Presentation Tips You Don’t Hear – Write in Your Diary

writing in diary

I often find that the most valuable presentation tips are the ones you simply don’t hear or read every day and that’s because as powerful as they are many speakers lack the commitment to apply the more challenging ones.

As part of our presentation skills training and coaching  every day we see the impact of what I’m about to share with you.

Picturing yourself in the comfort of your own mind succeeding at something before you actually do it is an extremely powerful tool known as visualization. Regardless of the pursuit anyone who has achieved excellence in anything understands the value of seeing before doing.

As a widely recognized technique which can be used to influence performance across a broad range of activities visualization for high impact presenting can be very effective when used well.

You don’t have to be a top athlete, musician or artist to benefit from using visualization, in my experience as a presentation coach its power can be harnessed in business too.

One way of heightening the impact of seeing the successful outcome of an activity before you even begin it is to write about it in your diary as though the event has already taken place.

It’s an exercise I often use to good effect when asked to present and so I thought you may be interested in learning about it and adapting it for your own personal use.

 72 Hours Before

Three days before I’m due to give an important presentation I sit quietly in the quiet of my own mind and make a diary entry.
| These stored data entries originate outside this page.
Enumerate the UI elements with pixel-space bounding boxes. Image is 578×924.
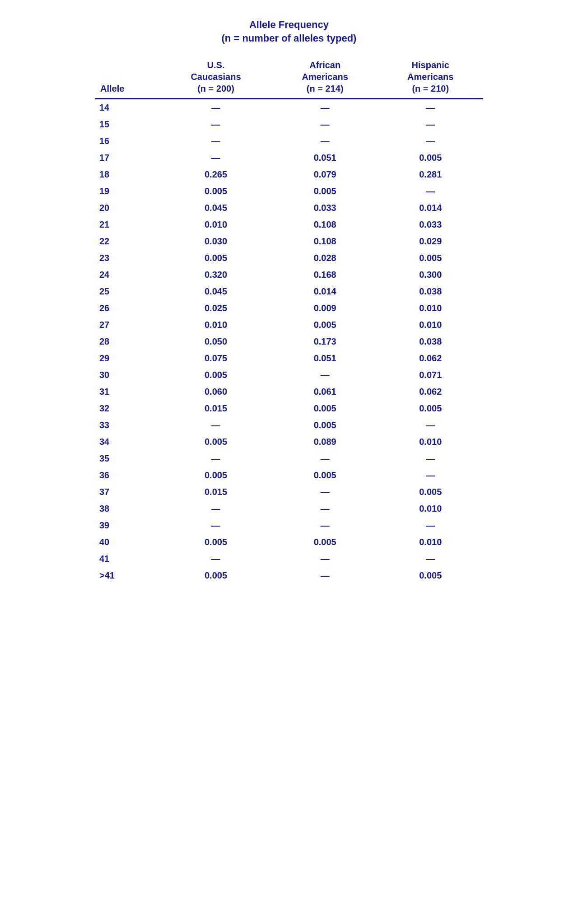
table-row: 340.0050.0890.010 [95,434,483,450]
cell-allele-20: 34 [95,434,159,450]
cell-hispanic-14: 0.038 [378,333,483,350]
cell-african-7: 0.108 [272,216,378,233]
cell-hispanic-18: 0.005 [378,400,483,417]
cell-hispanic-20: 0.010 [378,434,483,450]
cell-allele-24: 38 [95,500,159,517]
cell-caucasian-2: — [159,133,272,149]
cell-allele-3: 17 [95,149,159,166]
cell-caucasian-27: — [159,551,272,567]
cell-caucasian-3: — [159,149,272,166]
cell-caucasian-26: 0.005 [159,534,272,551]
table-row: 250.0450.0140.038 [95,283,483,300]
cell-african-10: 0.168 [272,266,378,283]
cell-caucasian-25: — [159,517,272,534]
table-row: 16——— [95,133,483,149]
cell-allele-4: 18 [95,166,159,183]
cell-african-3: 0.051 [272,149,378,166]
cell-african-4: 0.079 [272,166,378,183]
cell-hispanic-17: 0.062 [378,383,483,400]
cell-caucasian-14: 0.050 [159,333,272,350]
cell-allele-22: 36 [95,467,159,484]
table-row: 17—0.0510.005 [95,149,483,166]
table-header-row: Allele U.S. Caucasians (n = 200) African… [95,56,483,99]
cell-african-19: 0.005 [272,417,378,434]
cell-african-13: 0.005 [272,317,378,333]
cell-hispanic-10: 0.300 [378,266,483,283]
table-body: 14———15———16———17—0.0510.005180.2650.079… [95,99,483,584]
table-row: 270.0100.0050.010 [95,317,483,333]
cell-caucasian-20: 0.005 [159,434,272,450]
cell-hispanic-22: — [378,467,483,484]
cell-african-28: — [272,567,378,584]
cell-african-5: 0.005 [272,183,378,200]
cell-african-14: 0.173 [272,333,378,350]
cell-african-0: — [272,99,378,116]
cell-allele-19: 33 [95,417,159,434]
cell-caucasian-18: 0.015 [159,400,272,417]
cell-african-2: — [272,133,378,149]
cell-hispanic-5: — [378,183,483,200]
cell-caucasian-0: — [159,99,272,116]
cell-african-27: — [272,551,378,567]
table-row: 300.005—0.071 [95,367,483,383]
cell-allele-12: 26 [95,300,159,317]
cell-allele-10: 24 [95,266,159,283]
table-row: 290.0750.0510.062 [95,350,483,367]
col-header-african: African Americans (n = 214) [272,56,378,99]
cell-allele-5: 19 [95,183,159,200]
table-row: 35——— [95,450,483,467]
cell-hispanic-21: — [378,450,483,467]
cell-caucasian-6: 0.045 [159,200,272,216]
cell-african-12: 0.009 [272,300,378,317]
cell-caucasian-1: — [159,116,272,133]
cell-caucasian-24: — [159,500,272,517]
table-row: 14——— [95,99,483,116]
cell-caucasian-15: 0.075 [159,350,272,367]
cell-allele-21: 35 [95,450,159,467]
table-row: 370.015—0.005 [95,484,483,500]
cell-allele-15: 29 [95,350,159,367]
cell-caucasian-17: 0.060 [159,383,272,400]
table-row: 240.3200.1680.300 [95,266,483,283]
table-row: 200.0450.0330.014 [95,200,483,216]
cell-caucasian-19: — [159,417,272,434]
cell-african-16: — [272,367,378,383]
table-row: 210.0100.1080.033 [95,216,483,233]
cell-hispanic-25: — [378,517,483,534]
cell-allele-9: 23 [95,250,159,266]
cell-hispanic-15: 0.062 [378,350,483,367]
cell-hispanic-19: — [378,417,483,434]
cell-hispanic-26: 0.010 [378,534,483,551]
table-row: 360.0050.005— [95,467,483,484]
cell-hispanic-9: 0.005 [378,250,483,266]
table-row: 230.0050.0280.005 [95,250,483,266]
cell-african-17: 0.061 [272,383,378,400]
cell-allele-27: 41 [95,551,159,567]
cell-allele-0: 14 [95,99,159,116]
table-row: 38——0.010 [95,500,483,517]
main-container: Allele Frequency (n = number of alleles … [95,18,483,584]
cell-hispanic-23: 0.005 [378,484,483,500]
cell-hispanic-12: 0.010 [378,300,483,317]
col-header-allele: Allele [95,56,159,99]
cell-african-1: — [272,116,378,133]
cell-allele-26: 40 [95,534,159,551]
cell-hispanic-1: — [378,116,483,133]
cell-caucasian-5: 0.005 [159,183,272,200]
cell-hispanic-11: 0.038 [378,283,483,300]
cell-african-21: — [272,450,378,467]
cell-caucasian-28: 0.005 [159,567,272,584]
cell-caucasian-21: — [159,450,272,467]
cell-allele-16: 30 [95,367,159,383]
cell-allele-1: 15 [95,116,159,133]
cell-hispanic-28: 0.005 [378,567,483,584]
table-row: 320.0150.0050.005 [95,400,483,417]
cell-allele-11: 25 [95,283,159,300]
table-row: >410.005—0.005 [95,567,483,584]
cell-allele-28: >41 [95,567,159,584]
cell-african-23: — [272,484,378,500]
cell-allele-6: 20 [95,200,159,216]
table-title: Allele Frequency (n = number of alleles … [95,18,483,45]
cell-allele-18: 32 [95,400,159,417]
table-row: 39——— [95,517,483,534]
Knowing that I’ve already carefully researched and crafted my content and that I’ve practiced my delivery I now write as though the presentation has already taken place.

I write in my diary imagining it is the evening of the day of the presentation itself; it’s all over.

The purpose

The idea behind the exercise is to allow me to project myself forward in time to envision everything I did on the run up to the all-important presentation and on the day itself. That allows me to foresee and predict with absolute clarity exactly what I need to do a few days before I am due to speak to fully prepare myself for the event.

The entry

Rather than using the rest of this article to set out how to make the entry I thought it may be more helpful to share one I recently made in my own diary.  Every presentation I make is important to me but this particular one was to an audience of several hundred people at a learning and development conference.

I really wanted to see everything before it happened.

‘Dear Diary,

Having that early night last night was a great move. 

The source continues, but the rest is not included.